Considering that there are over a millionFootnote 1 of communities formed on Reddit (known as subreddits), we decided to adopt a case study approach by focusing on two communities known for their educational content: AskStatistics and AskSocialScience. While both subreddits are designed to support a question-answer type community, they are different in terms of the domain that each covers (statistics versus social science), as well as the number of members and moderators they have: AskStatistics has 13.1 k members and one moderator, as compared to 81 k users who joined AskSocialScience and 15 moderators (as of February 2019). Considering a small sample size of the studied population (two cases), the goal of this work is not to come up with generalizable results but rather to identify an initial set of factors that influence how learning ties are formed and maintained among Reddit users so that future work in this area can apply and validate our results in other communities and platforms.

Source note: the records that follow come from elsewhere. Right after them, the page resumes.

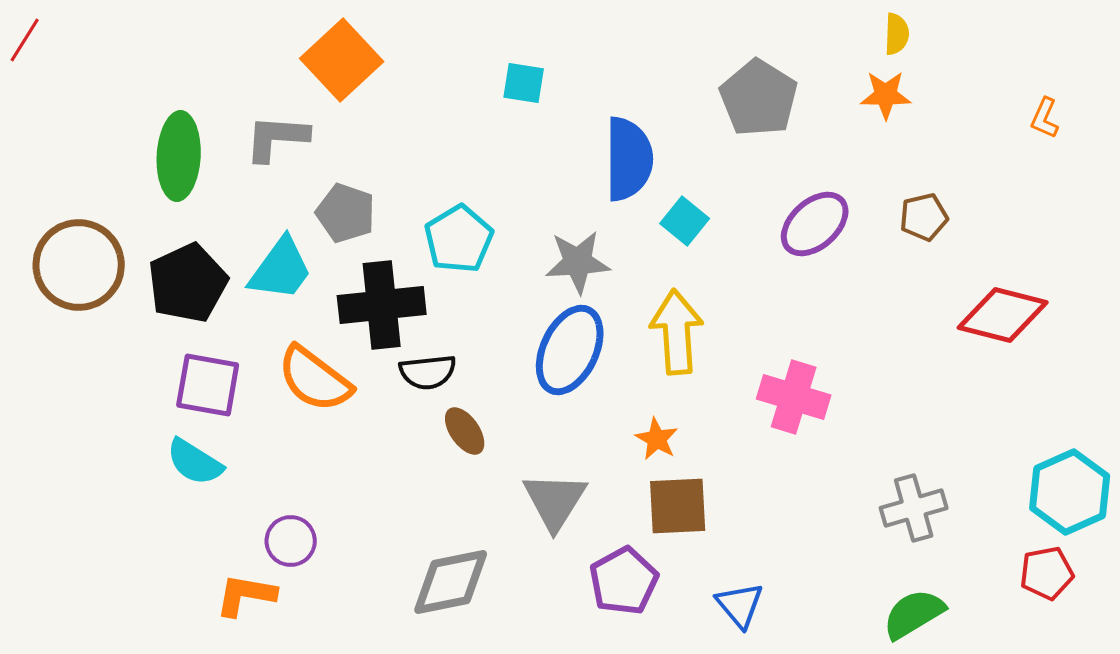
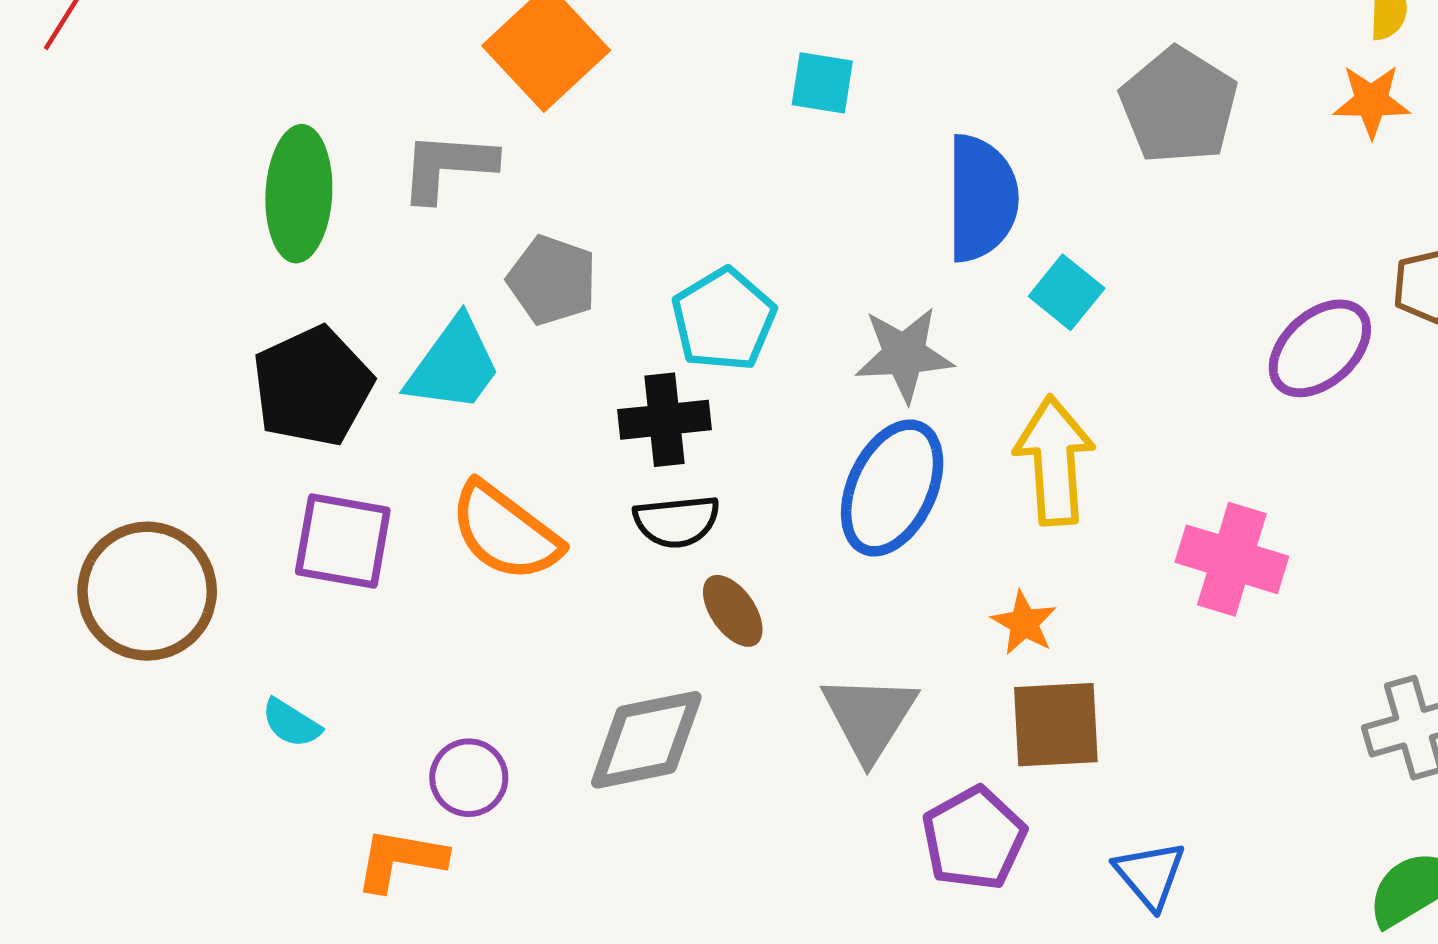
purple ellipse: (815, 224) -> (1320, 348), moved
brown circle: (79, 265) -> (147, 591), moved
black cross: (382, 305) -> (664, 420), moved, size x0.7
cyan semicircle: (195, 462) -> (291, 723), moved, size x0.7
gray diamond: (451, 582) -> (646, 740), moved

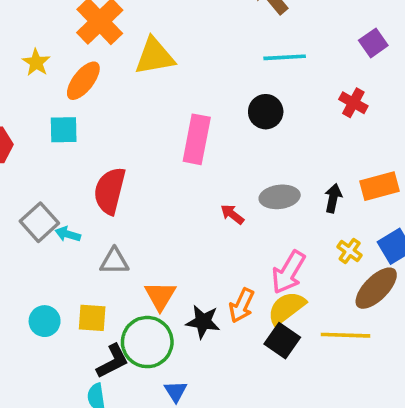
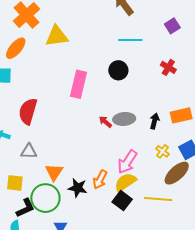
purple square: (373, 43) -> (172, 26), moved
red arrow: (232, 214) -> (105, 122), moved

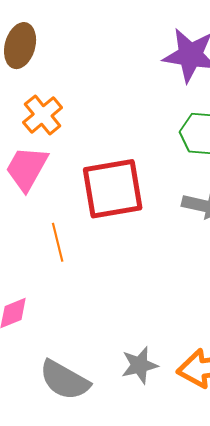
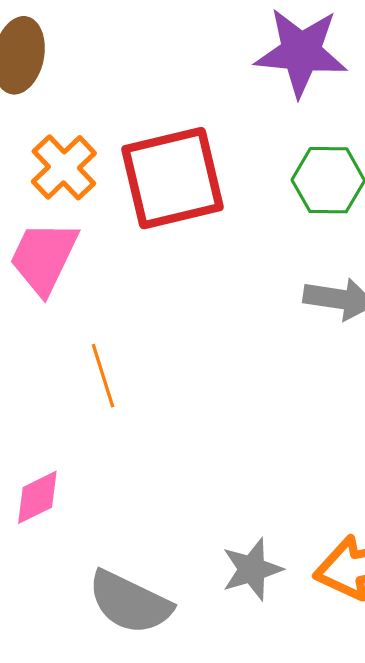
red square: (113, 189) -> (173, 178), moved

In the next section, we conceptualise ‘learning in the wild’, a novel notion that is at the core of this research. We continue by reviewing studies that have used SNA to examine learning, followed by an explanation of Reddit. We then provide details on the data and methods used to answer our broad research questions. Last, we outline the results and discuss the factors explaining the formation of ties in both AskStatistics and AskSocialScience subreddit communities.

2 Learning in the Wild

Internet technologies have broadened learning opportunities among their users by giving rise to the emergence of networked learning communities. In these communities, learners connect with others using ‘knowledge that is collaboratively constructed through their dialogues and social interactions’ (De Laat 2006, p. 123). At the core of our research are networked learning communities that are formed on social media. Such communities offer virtual spaces for open discussions where anyone can join and contribute their ideas and opinions, find and share relevant resources and connect with experts. Because of the open nature of these spaces, understanding the conduct of community members is important to comprehend how these networked communities operate. Rules and norms emerge from members’ interactions, with new users able to see and imitate observed practices. Subsequently, rules and norms determine not only what topics are appropriate for discussion but also what language and discourse practices should be used by community members. While community members are often able to flag or downvote a particular content that they find inappropriate, the enforcement of the rules usually depends on a limited number of users (e.g. moderators). And while joining such communities may be easy at first due to their open nature, it is much more difficult to stay and be active because rules and norms are in constant development and sometimes conflict with broader contexts. For example, Gilbert (2018) found that Reddit-wide norms of minimal moderation were problematic for members of a subreddit with strict rules and enforcement, largely because users who did not know or value the subreddit’s rules engaged in disruptive transgressions and rule-breaking behaviour. Successful integration into the community was often achieved through trial and error (during which users’ rule-breaking content would be removed) or prolonged passive participation while learning rules and norms.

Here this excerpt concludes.